For the Rye Sourdough:
13 ounces rye meal
13 ounces water
2 tablespoons plus 1 teaspoons sourdough starter
Pour the water over the sourdough starter and stir to dissolve. Add the rye meal and mix until thoroughly hydrated. Cover.
For the Soaker:
10 ounces rye chops (or cracked rye)
10 ounces water
If using rye chops, pour cold water over the chops. If using cracked rye, first boil the water (since cracked rye doesn’t absorb water as readily as chops), and then pour over the cracked rye. Cover with plastic to prevent evaporation.
Allow the rye sourdough and soaker to stand at room temperature (~70 degrees) for 14 to 16 hours.
For the Final Vollkornbrot Dough:
8 ¾ ounces rye meal
3 ounces water
1 tablespoon salt
1 ¾ teaspoon instant dry yeast
2 ounces sunflower seeds (plus extra for topping)
Rye Sourdough (from above)
Soaker (from above)
Add all the ingredients to the bowl of a spiral mixer, including the rye sourdough and soaker. Mix on first speed only for 10 minutes. Desired dough temperature = ~85 degrees.

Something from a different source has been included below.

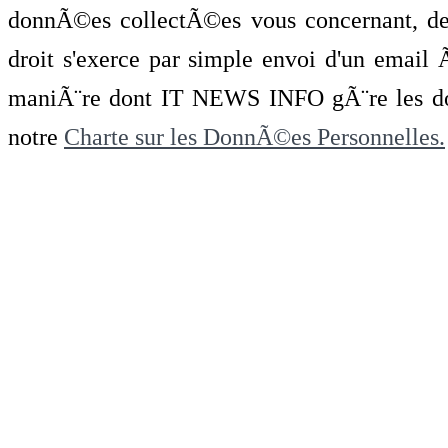
donnÃ©es collectÃ©es vous concernant, de 
droit s'exerce par simple envoi d'un emai
maniÃ¨re dont IT NEWS INFO gÃ¨re les do
notre
Charte sur les DonnÃ©es Personnelles.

Bulk Ferment: 10 to 20 minutes.
Prepare a 13×3 3/4×3 3/4 Pullman loaf pan or 2 (9x5x2.5) loaf pans by lightly oiling and dusting with rye meal.
Shape into one 13×4-inch log (if using a Pullman pan) or two 9×5-inch logs if using two loaf pans.
Sprinkle the sides and tops with sunflower seeds and gently push down so they stick. Place the logs in the prepared pans. Sprinkle a thin layer of whole-rye flour or rye meal over top.
Cover the loaves with plastic.
Final Proof:50 to 60 minutes at 82 degrees.
Preheat the oven 470 degrees.
To create steam: add 1 cup of boiling water poured into a heavy steam pan, preferably cast iron and place at the bottom of the oven. Place the pans in the oven and bake for 15 minutes at 470 degrees, then lower the oven temperature to 380 degrees and bake for approximately 1 1/4 hours more.
Fifteen minutes before the end of baking, remove the bread from the pans, and finish the bake on sheet pans in order to firm up the side walls.
Cool: Let the loaves cool completely on a wire rack at room temperature. Wrap the Vollkornbrot in linen and store in a cool, draft-free place. Let rest for about 48 to 72 hours before slicing to allow the bread to fully develop its flavor. Slice thin.
Storage: Vollkornbrot will keep for several weeks wrapped in plastic and refrigerated.